◆ **Task objective**: Begin at the line containing "MAX download file" in the data below and go on through the line containing "credits so that", repeating each line exactly; include both ends and no other line.

◆ **Data provided**:

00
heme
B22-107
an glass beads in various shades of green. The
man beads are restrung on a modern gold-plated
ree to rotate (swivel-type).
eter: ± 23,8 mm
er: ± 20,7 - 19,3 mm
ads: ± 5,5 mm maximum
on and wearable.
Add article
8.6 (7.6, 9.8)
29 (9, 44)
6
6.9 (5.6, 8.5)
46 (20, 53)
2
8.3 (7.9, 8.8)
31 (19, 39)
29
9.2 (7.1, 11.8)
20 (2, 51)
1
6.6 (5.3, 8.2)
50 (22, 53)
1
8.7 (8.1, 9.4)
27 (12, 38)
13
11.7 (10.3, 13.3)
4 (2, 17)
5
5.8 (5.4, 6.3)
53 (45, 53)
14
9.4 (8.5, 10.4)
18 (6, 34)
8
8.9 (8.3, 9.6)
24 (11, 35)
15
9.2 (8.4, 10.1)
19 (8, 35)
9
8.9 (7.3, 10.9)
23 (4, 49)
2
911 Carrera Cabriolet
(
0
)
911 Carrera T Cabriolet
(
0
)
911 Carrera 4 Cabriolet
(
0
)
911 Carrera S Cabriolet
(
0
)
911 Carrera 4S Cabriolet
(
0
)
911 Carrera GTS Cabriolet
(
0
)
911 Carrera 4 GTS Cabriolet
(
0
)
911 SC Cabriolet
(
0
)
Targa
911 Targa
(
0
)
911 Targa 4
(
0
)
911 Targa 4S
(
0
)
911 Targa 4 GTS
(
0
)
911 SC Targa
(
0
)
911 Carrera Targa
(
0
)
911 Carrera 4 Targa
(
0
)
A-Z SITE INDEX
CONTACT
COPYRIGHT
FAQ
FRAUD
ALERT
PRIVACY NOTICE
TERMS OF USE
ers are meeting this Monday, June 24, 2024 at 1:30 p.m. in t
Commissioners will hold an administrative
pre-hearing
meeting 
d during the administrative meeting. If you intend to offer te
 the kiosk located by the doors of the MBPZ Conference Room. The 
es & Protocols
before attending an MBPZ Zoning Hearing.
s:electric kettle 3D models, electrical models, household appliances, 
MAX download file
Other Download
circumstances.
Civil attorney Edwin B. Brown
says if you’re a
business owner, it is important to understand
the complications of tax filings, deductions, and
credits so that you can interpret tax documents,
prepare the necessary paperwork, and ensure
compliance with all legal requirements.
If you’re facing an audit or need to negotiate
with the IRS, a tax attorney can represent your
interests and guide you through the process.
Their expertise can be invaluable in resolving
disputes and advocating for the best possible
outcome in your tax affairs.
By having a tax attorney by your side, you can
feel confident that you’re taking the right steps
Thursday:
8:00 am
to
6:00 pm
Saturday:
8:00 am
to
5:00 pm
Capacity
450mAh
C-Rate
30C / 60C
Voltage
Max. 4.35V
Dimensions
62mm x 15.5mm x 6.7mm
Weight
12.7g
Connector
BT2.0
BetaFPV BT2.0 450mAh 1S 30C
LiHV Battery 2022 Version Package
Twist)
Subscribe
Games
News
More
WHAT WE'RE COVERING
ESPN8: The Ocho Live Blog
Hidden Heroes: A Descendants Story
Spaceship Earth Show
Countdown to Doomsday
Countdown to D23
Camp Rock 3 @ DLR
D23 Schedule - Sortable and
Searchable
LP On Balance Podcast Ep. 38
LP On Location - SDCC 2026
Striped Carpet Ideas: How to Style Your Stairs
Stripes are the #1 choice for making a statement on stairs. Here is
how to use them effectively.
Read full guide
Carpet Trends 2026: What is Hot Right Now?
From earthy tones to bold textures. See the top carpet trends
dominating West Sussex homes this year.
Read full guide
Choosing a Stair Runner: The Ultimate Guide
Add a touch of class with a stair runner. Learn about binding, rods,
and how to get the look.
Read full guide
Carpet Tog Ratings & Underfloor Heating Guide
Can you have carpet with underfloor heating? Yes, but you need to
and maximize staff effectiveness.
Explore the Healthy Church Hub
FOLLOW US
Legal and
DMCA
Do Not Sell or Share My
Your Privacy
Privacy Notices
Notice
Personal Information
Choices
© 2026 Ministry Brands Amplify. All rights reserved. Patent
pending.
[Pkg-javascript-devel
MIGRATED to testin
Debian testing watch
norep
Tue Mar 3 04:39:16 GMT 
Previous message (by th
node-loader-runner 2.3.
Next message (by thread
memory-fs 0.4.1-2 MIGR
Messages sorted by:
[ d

◆ **Answer to the exercise**:
MAX download file
Other Download
circumstances.
Civil attorney Edwin B. Brown
says if you’re a
business owner, it is important to understand
the complications of tax filings, deductions, and
credits so that you can interpret tax documents,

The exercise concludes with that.